Introduction

The CohortConstructor package is designed to support cohort building pipelines. When using the package the general workflow is to first build a set of base cohorts and then subsequently apply inclusion criteria to derive the final study cohorts of interest. Base cohorts are built by domain (rather than by cohort definition) and from one base cohort many study cohorts can be derived.

Building a cohort set by domain/ clinical table

Let´s say we want to build 5 cohorts with 3 (asthma, copd, and diabetes) defined based on concepts seen in the condition occurrence table while the other 2 (acetaminophen and warfarin) are based on concepts recorded in the drug exposure table. We can build these cohorts independently, one after the other. However, this approach will mean repeating 3 joins to the condition occurrence tables and 2 joins to the drug exposure table (with the concepts in the concept sets). To make this less computationally expensive, we could instead create the cohorts by domain. In this case we will instead make one join with the condition occurrence table and one to the drug exposure (using all the concept sets together).

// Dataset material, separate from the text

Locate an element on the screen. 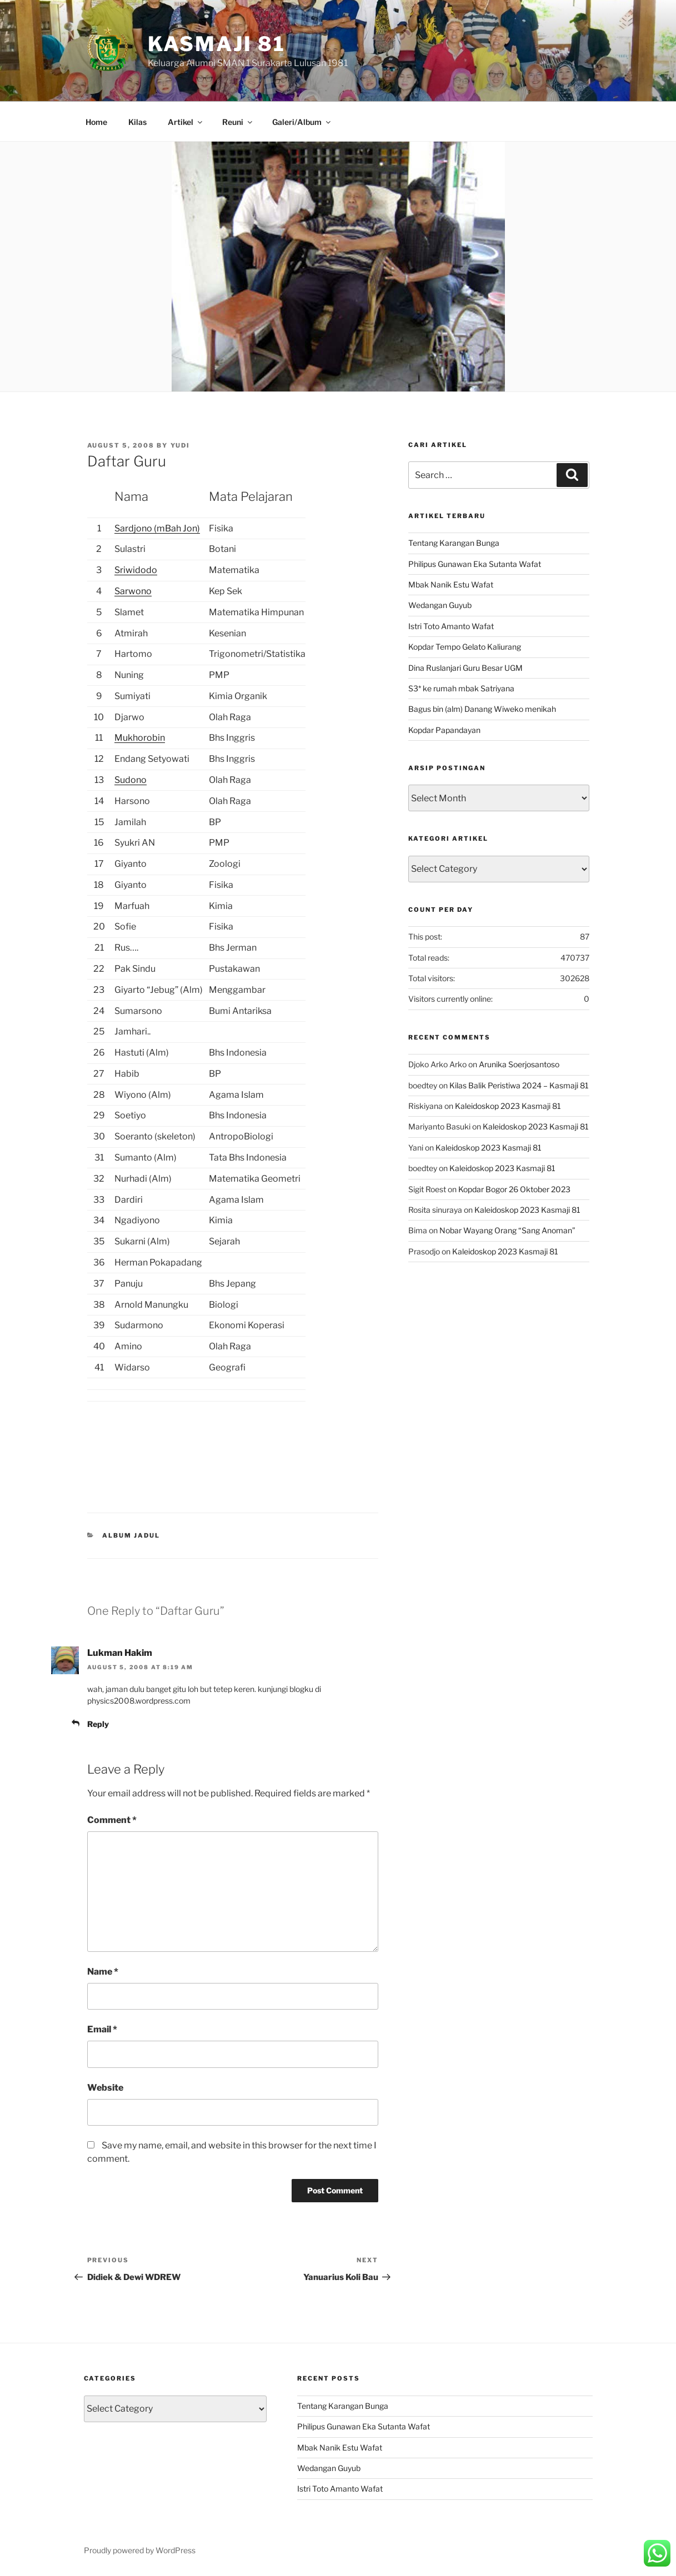  Nobar Wayang Orang “Sang Anoman” is located at coordinates (507, 1230).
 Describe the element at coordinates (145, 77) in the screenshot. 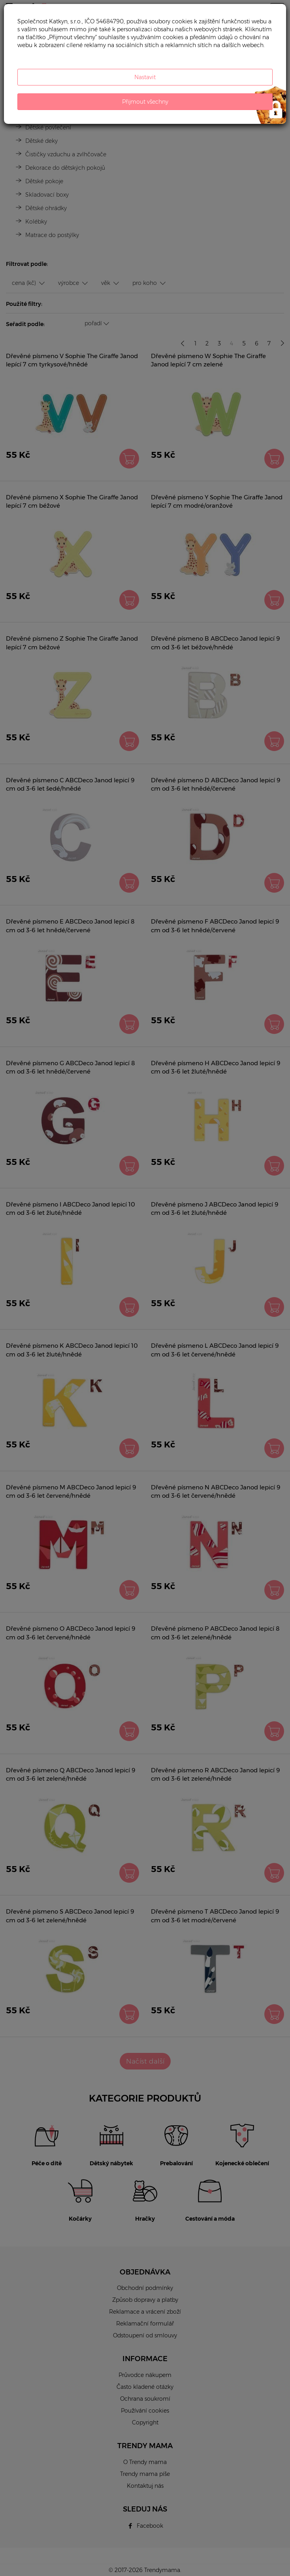 I see `Nastavit [button]` at that location.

Deriving study cohorts from base cohorts

When making study cohorts we often have a concept sets to define a clinical event along with various study-specific inclusion criteria, for example criteria around an amount of prior observation and age. Often we may have sensitivity analysis where the concept set remains the same but these inclusion criteria change. In such situations we can make cohorts one-by-one. However, this can lead to duplication as we can see in the example below we identify asthma records multiple times. An alternative approach is to build a base cohort, in this case based on asthma records, after which we derive multiple cohorts from this where the different inclusion criteria are each applied.

Considerations when building cohorts

CohortConstructor provides a means of building cohorts via a pipeline, with cohorts created through the application of a sequence of functions. It is important to note that the order of the sequence will often have important implications. In the example below we have just one individual who has three recorded diagnoses of asthma. One diagnosis was in 2008 and two in 2009, with only the last coming after the individual´s 18th birthday. Below three cohort pipelines are shown with restrictions around calendar dates, age, and that the record was the first. Only in cohort pipeline A, however, would the individual be included in the final cohort, with their third diagnosis used for cohort start. In pipeline B and C the individual would have been excluded.